Change is part of life. That doesn’t mean we have to like it, though, and I think most people don’t. Perhaps some more than others.
I tend to be set in my ways. I like things to be “just so.” No kidding. If you don’t believe me, you can even ask Groom-boy, who has been on the receiving end of many a related growl. (Aside: this hasn’t stopped me from complaining about the way some things never change, however.)
I am so set in my ways that sometimes I am a bit slow to recognize when a change might be a really good thing.
For example, I distinctly remember when Boychild was just a wee guy that it took me forever to realize the reason he might not be sleeping well at night was probably because he was napping too much during the day.
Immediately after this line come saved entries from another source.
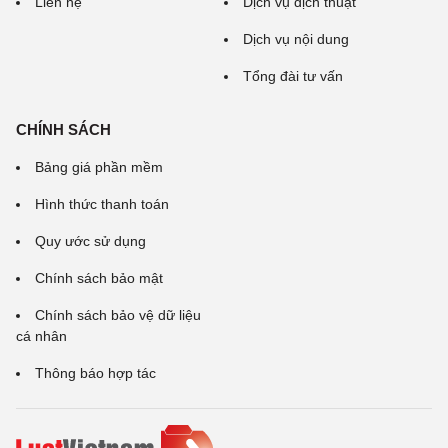
Liên hệ
Dịch vụ dịch thuật
Dịch vụ nội dung
Tổng đài tư vấn
CHÍNH SÁCH
Bảng giá phần mềm
Hình thức thanh toán
Quy ước sử dụng
Chính sách bảo mật
Chính sách bảo vệ dữ liệu
cá nhân
Thông báo hợp tác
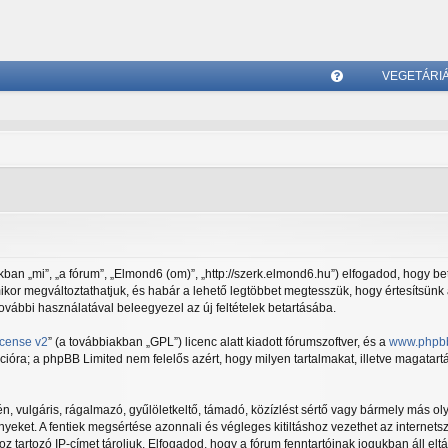
VEGETÁRI
G
yI
K
an „mi”, „a fórum”, „Elmond6 (om)”, „http://szerk.elmond6.hu”) elfogadod, hogy bet
ármikor megváltoztathatjuk, és habár a lehető legtöbbet megtesszük, hogy értesítsünk
további használatával beleegyezel az új feltételek betartásába.
icense v2
” (a továbbiakban „GPL”) licenc alatt kiadott fórumszoftver, és a
www.phpb
óra; a phpBB Limited nem felelős azért, hogy milyen tartalmakat, illetve magatart
vulgáris, rágalmazó, gyűlöletkeltő, támadó, közízlést sértő vagy bármely más olya
ket. A fentiek megsértése azonnali és végleges kitiltáshoz vezethet az internetszol
 tartozó IP-címet tároljuk. Elfogadod, hogy a fórum fenntartóinak jogukban áll eltá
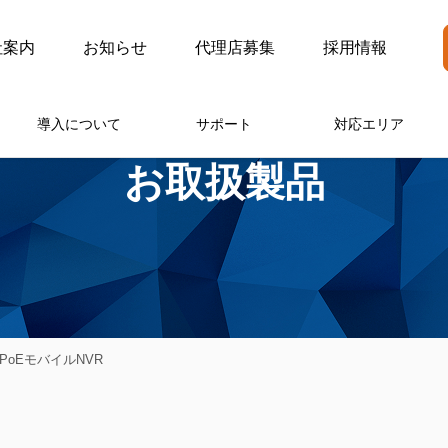
社案内
お知らせ
代理店募集
採用情報
導入について
サポート
対応エリア
お取扱製品
内蔵PoEモバイルNVR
Changing his nap routine affected my routine during the day and it was annoying, but bedtime sure went better.
I don’t know for sure if I am finding change easier or harder as I get older. I suppose it depends on what the change is.
Here’s another example. A beloved supervisor for one of my 72 jobs (okay...I am exaggerating…I only have about 17 jobs) recently left to pursue new adventures. I could have thrown myself down on the floor and had an all-out tantrum or, at least, sat in the corner to weep inconsolably, but I didn’t.
It’s not because I don’t think she’s awesome and that I won’t miss her, and it’s not that I didn’t suggest (over and over) that she should stay. It’s just that she’s moving on to a cool opportunity and adventure and, for once, my happiness for her exceeded my dislike of change.
Wow. Coolio. That almost makes me sound super mature (for a change)!
Really, though, what are you gonna do? Change happens. Sometimes it’s good and we like it, often it’s yucky and unwelcome. Usually you can’t prevent it.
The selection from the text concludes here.